### GIVEN DATA
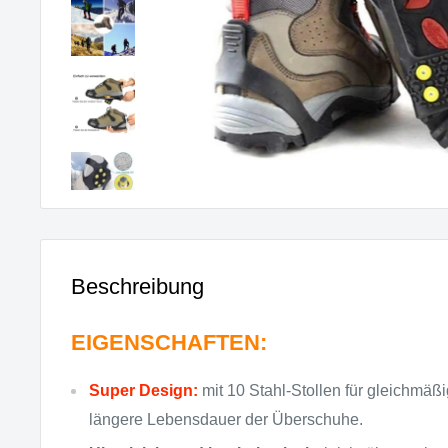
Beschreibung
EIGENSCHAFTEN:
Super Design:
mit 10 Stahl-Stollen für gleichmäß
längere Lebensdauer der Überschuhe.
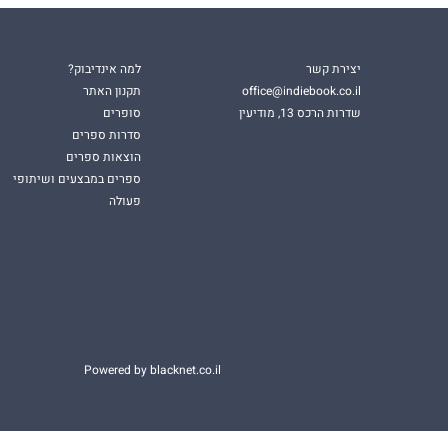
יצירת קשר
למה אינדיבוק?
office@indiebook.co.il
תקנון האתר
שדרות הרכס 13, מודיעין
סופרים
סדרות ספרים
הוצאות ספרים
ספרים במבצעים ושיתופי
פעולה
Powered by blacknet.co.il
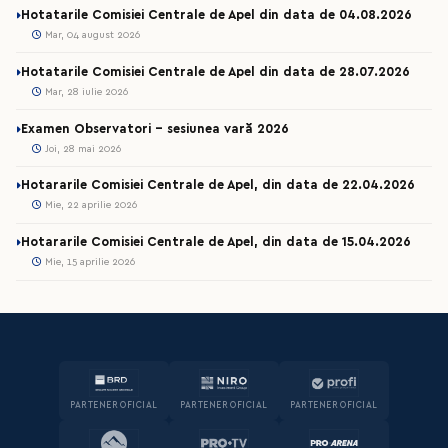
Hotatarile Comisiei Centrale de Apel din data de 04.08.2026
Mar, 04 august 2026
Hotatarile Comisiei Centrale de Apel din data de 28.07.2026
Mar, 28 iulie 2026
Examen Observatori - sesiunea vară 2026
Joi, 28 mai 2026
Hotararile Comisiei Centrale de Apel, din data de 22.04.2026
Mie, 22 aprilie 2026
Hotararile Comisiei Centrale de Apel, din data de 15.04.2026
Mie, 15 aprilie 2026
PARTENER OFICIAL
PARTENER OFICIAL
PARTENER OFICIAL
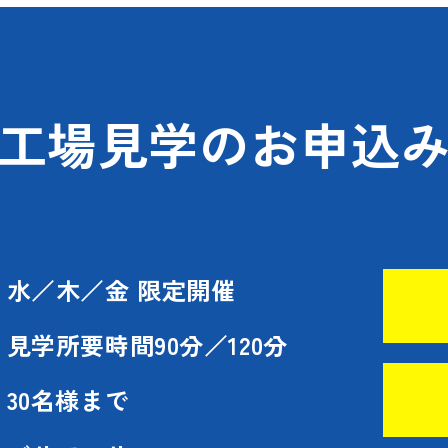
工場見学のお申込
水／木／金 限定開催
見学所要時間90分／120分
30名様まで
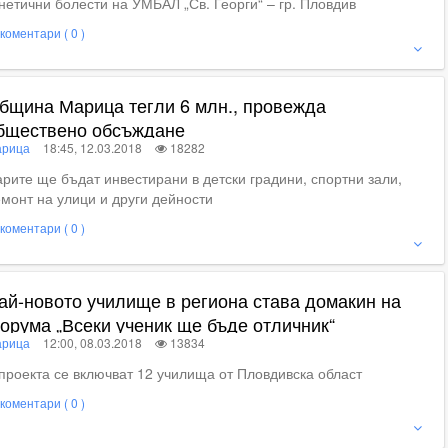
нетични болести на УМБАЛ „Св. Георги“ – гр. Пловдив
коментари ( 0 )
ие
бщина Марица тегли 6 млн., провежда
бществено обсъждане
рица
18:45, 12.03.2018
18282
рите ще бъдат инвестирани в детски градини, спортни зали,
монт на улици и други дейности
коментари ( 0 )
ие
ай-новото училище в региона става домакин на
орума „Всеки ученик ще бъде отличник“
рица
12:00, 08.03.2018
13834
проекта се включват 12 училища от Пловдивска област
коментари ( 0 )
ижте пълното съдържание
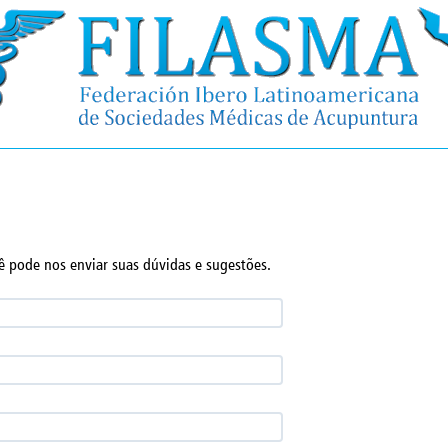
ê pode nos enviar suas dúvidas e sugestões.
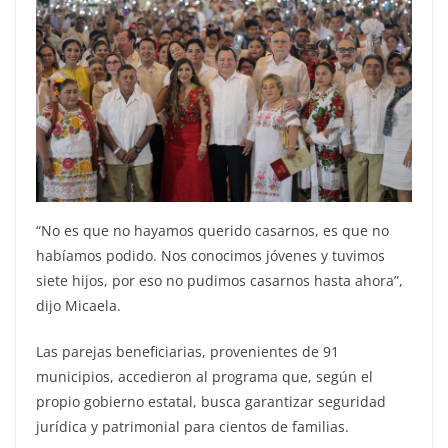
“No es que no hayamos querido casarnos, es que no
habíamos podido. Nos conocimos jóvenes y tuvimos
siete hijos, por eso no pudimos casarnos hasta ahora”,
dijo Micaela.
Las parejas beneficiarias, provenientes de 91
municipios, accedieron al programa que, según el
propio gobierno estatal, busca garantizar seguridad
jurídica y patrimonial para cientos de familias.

* * *

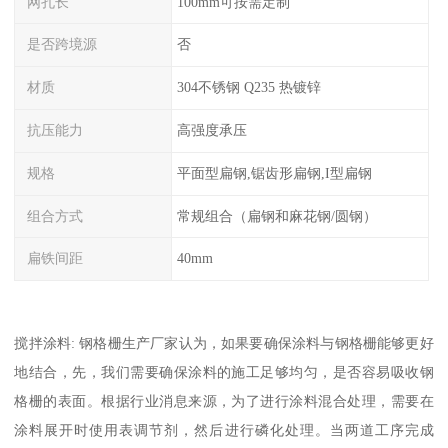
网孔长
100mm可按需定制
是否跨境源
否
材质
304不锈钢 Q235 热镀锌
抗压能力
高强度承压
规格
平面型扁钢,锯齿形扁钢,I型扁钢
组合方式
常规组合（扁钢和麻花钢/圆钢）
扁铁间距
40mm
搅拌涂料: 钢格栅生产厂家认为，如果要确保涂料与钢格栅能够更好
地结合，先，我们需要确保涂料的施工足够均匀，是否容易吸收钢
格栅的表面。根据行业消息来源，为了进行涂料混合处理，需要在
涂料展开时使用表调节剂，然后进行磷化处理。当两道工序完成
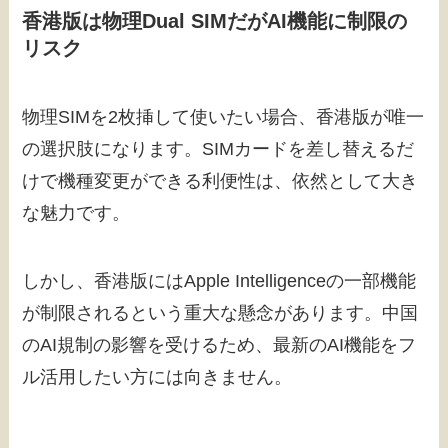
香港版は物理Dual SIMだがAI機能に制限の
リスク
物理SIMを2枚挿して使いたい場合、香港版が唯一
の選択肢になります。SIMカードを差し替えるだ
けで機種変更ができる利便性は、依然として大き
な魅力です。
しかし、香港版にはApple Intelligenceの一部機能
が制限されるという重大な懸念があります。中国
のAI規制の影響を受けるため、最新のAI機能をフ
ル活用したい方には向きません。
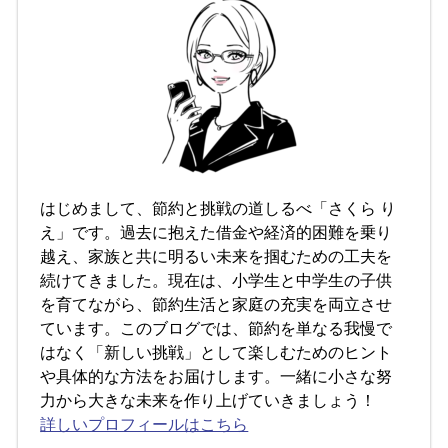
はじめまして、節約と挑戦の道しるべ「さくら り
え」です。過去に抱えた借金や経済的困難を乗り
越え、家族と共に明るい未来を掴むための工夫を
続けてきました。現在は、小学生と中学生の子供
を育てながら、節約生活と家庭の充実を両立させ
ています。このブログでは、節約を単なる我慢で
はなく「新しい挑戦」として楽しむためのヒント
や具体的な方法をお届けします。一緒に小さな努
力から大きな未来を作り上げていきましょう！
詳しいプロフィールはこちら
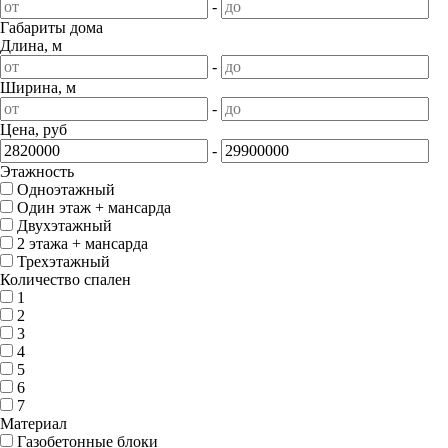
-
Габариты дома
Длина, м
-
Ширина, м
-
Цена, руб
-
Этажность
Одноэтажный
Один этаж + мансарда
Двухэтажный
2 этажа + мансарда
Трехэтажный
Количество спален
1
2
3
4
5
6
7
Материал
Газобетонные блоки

* * *

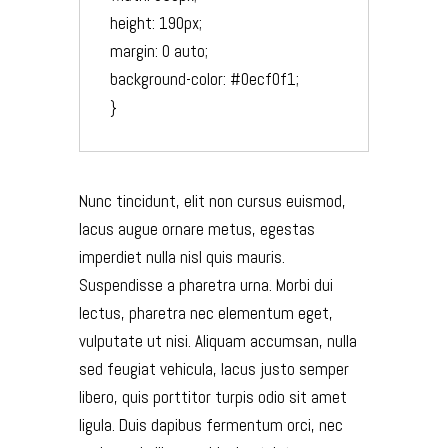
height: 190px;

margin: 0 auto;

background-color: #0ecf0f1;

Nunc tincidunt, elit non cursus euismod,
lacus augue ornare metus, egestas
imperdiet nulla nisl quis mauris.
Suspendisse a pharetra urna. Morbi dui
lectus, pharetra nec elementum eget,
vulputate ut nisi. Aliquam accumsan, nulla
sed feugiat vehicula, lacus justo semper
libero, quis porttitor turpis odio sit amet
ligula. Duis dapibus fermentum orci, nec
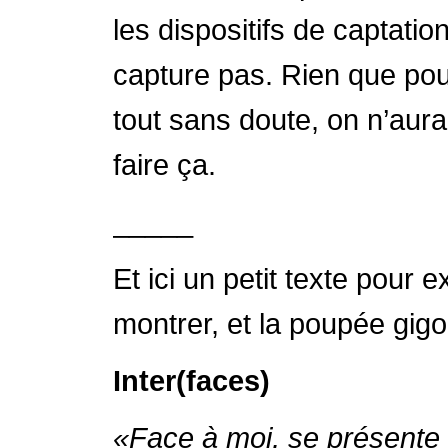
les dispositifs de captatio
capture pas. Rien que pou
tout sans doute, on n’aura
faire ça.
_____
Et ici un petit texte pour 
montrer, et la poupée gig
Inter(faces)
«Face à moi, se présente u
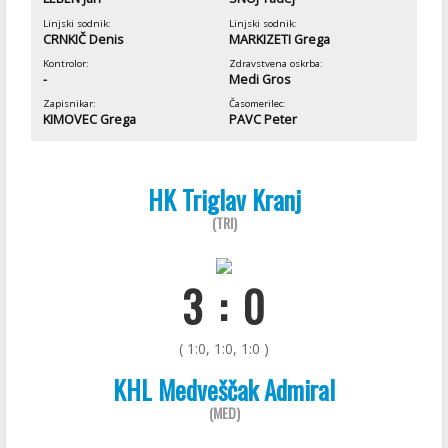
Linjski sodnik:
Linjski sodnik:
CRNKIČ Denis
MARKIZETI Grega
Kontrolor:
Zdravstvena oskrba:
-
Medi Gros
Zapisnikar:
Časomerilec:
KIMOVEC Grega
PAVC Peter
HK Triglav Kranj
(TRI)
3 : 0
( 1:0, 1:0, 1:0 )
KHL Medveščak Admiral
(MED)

### INSTRUCTIONS TO FOLLOW
Copy out each line of the records above that includes "Hotararile".

### THE COMPLETED TASK
Hotararile Comisiei Centrale de Apel, din data de 22.04.2026
Hotararile Comisiei Centrale de Apel, din data de 15.04.2026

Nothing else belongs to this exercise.